Iron deficiency anaemia — affecting a substantial proportion of children and women globally — impairs myelination and neurotransmitter synthesis, with measurable effects on attention, learning, and memory. Randomised controlled trials of iron supplementation in iron-deficient children consistently show improvements on cognitive tasks. Folate during early pregnancy is critical for neural tube development; severe deficiency produces devastating structural brain abnormalities, and even mild insufficiency has been associated with reduced cognitive outcomes.
In adulthood, the micronutrient with perhaps the most consistent evidence base for cognitive effects is vitamin D. Observational studies link low serum vitamin D to poorer performance on cognitive tests, and while randomised trial evidence is still accumulating, the plausibility is strong: vitamin D receptors are expressed throughout the brain, and the vitamin plays roles in neuroprotection and synaptic plasticity.
Omega-3 Fatty Acids
The brain is approximately 60% fat by dry weight, with docosahexaenoic acid (DHA) — a long-chain omega-3 fatty acid — comprising a substantial fraction of neuronal membrane structure. DHA is particularly concentrated in the prefrontal cortex and is essential for maintaining the fluidity and signalling properties of neuronal membranes. Human breast milk is rich in DHA; randomised trials of DHA supplementation in premature infants have documented improved visual and cognitive development compared to unsupplemented formula.
For adults, omega-3 supplementation trials have produced more mixed results on cognitive performance in generally healthy populations — suggesting that the benefits may be most pronounced when baseline intake is deficient, rather than as a performance enhancer on top of adequate nutrition. Populations with high habitual oily fish consumption (such as Japan and parts of Scandinavia) consistently show lower rates of age-related cognitive decline, though dietary patterns as a whole — not just omega-3 — likely explain part of this relationship.
Sleep and Memory Consolidation
The cognitive consequences of inadequate sleep are among the most robustly documented findings in all of neuroscience. Sustained restriction to six hours of sleep per night — a pattern common among professionals who consider themselves "getting enough" — produces performance deficits on attention and working memory tasks equivalent to two nights of total sleep deprivation (Van Dongen et al., 2003). Crucially, subjects under chronic mild sleep deprivation dramatically underestimate their own impairment, creating a dangerous blind spot.

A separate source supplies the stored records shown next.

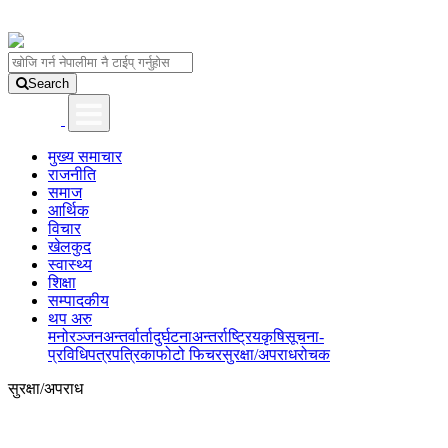
Search
मुख्य समाचार
राजनीति
समाज
आर्थिक
विचार
खेलकुद
स्वास्थ्य
शिक्षा
सम्पादकीय
थप अरु
मनोरञ्जन
अन्तर्वार्ता
दुर्घटना
अन्तर्राष्ट्रिय
कृषि
सूचना-
प्रविधि
पत्रपत्रिका
फोटो फिचर
सुरक्षा/अपराध
रोचक
सुरक्षा/अपराध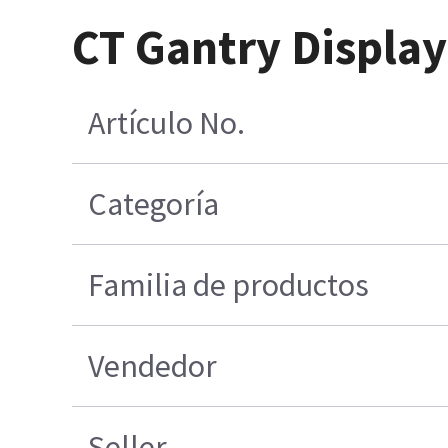
CT Gantry Display
Artículo No.
Categoría
Familia de productos
Vendedor
Seller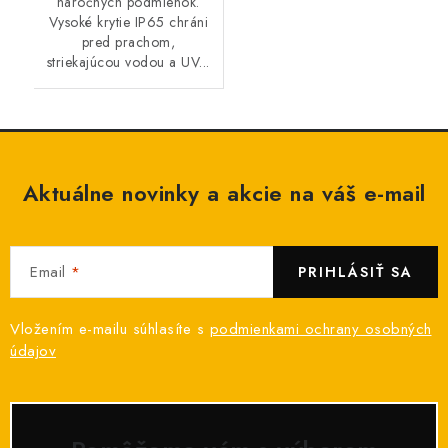
náročných podmienok.
Vysoké krytie IP65 chráni
pred prachom,
striekajúcou vodou a UV...
Aktuálne novinky a akcie na váš e-mail
Email
PRIHLÁSIŤ SA
Vložením e-mailu súhlasíte s
podmienkami ochrany osobných
údajov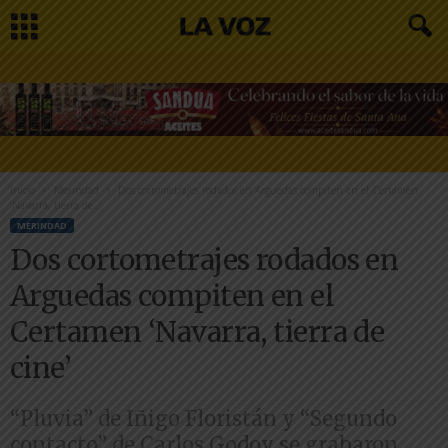
Inicio
Merindad
Dos cortometrajes rodados en Arguedas compiten en el Certamen
‘Navarra, tierra de...
MERINDAD
Dos cortometrajes rodados en
Arguedas compiten en el
Certamen ‘Navarra, tierra de
cine’
“Pluvia” de Iñigo Floristán y “Segundo
contacto” de Carlos Godoy se grabaron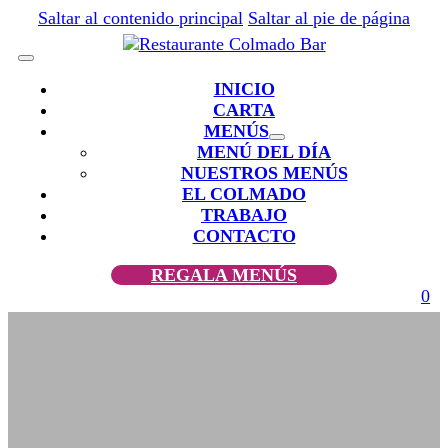
Saltar al contenido principal
Saltar al pie de página
INICIO
CARTA
MENÚS
MENÚ DEL DÍA
NUESTROS MENÚS
EL COLMADO
TRABAJO
CONTACTO
REGALA MENÚS
0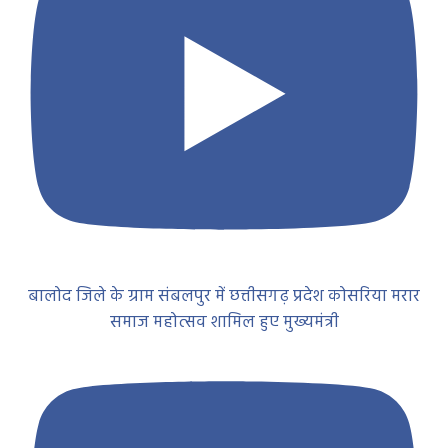
बालोद जिले के ग्राम संबलपुर में छत्तीसगढ़ प्रदेश कोसरिया मरार
समाज महोत्सव शामिल हुए मुख्यमंत्री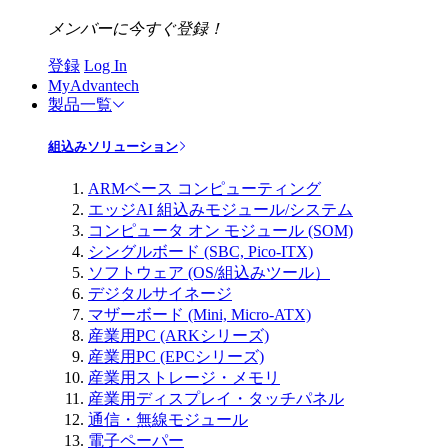
メンバーに今すぐ登録！
登録
Log In
MyAdvantech
製品一覧
組込みソリューション
ARMベース コンピューティング
エッジAI 組込みモジュール/システム
コンピュータ オン モジュール (SOM)
シングルボード (SBC, Pico-ITX)
ソフトウェア (OS/組込みツール）
デジタルサイネージ
マザーボード (Mini, Micro-ATX)
産業用PC (ARKシリーズ)
産業用PC (EPCシリーズ)
産業用ストレージ・メモリ
産業用ディスプレイ・タッチパネル
通信・無線モジュール
電子ペーパー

During sleep, the brain is not resting — it is actively consolidating memories. Slow-wave sleep (deep NREM sleep) is particularly important for the consolidation of declarative memories (facts and events), while REM sleep appears crucial for procedural learning and emotional memory processing. Studies that selectively deprive participants of specific sleep stages while preserving total sleep time show corresponding selective memory deficits, confirming the causal role of sleep architecture rather than simply sleep duration.

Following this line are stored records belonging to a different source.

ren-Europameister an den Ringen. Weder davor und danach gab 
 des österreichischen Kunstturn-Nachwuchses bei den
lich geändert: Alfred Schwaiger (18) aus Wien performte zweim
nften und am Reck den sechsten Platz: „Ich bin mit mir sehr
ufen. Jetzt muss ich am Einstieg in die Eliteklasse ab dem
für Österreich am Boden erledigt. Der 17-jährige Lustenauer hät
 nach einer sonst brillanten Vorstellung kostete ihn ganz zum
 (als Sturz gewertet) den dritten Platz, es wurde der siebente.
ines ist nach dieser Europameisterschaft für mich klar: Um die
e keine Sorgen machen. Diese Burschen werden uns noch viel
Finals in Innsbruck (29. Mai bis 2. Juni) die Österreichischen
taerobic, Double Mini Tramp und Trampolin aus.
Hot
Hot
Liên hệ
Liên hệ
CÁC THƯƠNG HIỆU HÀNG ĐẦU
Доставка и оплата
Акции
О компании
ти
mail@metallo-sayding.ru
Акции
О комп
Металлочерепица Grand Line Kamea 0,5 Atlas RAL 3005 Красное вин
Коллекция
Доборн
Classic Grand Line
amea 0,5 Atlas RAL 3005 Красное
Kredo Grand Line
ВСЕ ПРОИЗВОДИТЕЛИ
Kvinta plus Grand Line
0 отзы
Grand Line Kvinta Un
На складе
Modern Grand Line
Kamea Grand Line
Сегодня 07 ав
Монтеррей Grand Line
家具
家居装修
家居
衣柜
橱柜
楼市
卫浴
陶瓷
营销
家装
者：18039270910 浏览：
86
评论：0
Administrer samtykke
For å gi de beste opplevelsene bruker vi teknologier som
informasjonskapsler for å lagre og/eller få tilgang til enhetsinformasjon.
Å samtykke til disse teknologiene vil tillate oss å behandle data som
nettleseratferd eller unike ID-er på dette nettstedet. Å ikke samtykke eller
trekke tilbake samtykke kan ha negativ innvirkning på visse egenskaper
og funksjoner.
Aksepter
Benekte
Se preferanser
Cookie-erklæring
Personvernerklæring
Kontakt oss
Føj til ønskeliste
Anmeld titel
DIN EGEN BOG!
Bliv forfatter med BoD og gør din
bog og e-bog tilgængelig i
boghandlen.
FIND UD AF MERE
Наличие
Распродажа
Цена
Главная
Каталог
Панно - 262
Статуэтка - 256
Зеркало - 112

The glymphatic system — a waste clearance network that flushes metabolic byproducts from the brain — is most active during deep sleep. Chronic sleep restriction results in accumulation of amyloid-beta and other proteins associated with neurodegenerative disease. This mechanism connects poor sleep not just to short-term cognitive performance but to long-term brain health across the lifespan.
Key Takeaway
Cognitive performance is not simply a product of fixed genetic endowment — it is actively shaped, hour to hour and decade to decade, by the quality of what you eat and how much you sleep. For most adults in developed countries, the highest-yield interventions are not exotic supplements but fundamentals: ensuring adequate intake of key micronutrients (particularly iodine, iron, vitamin D, and omega-3s), and protecting sleep quality and duration as a cognitive resource. The evidence is clear enough that these should be treated not as optional lifestyle choices, but as foundational conditions for optimal brain function.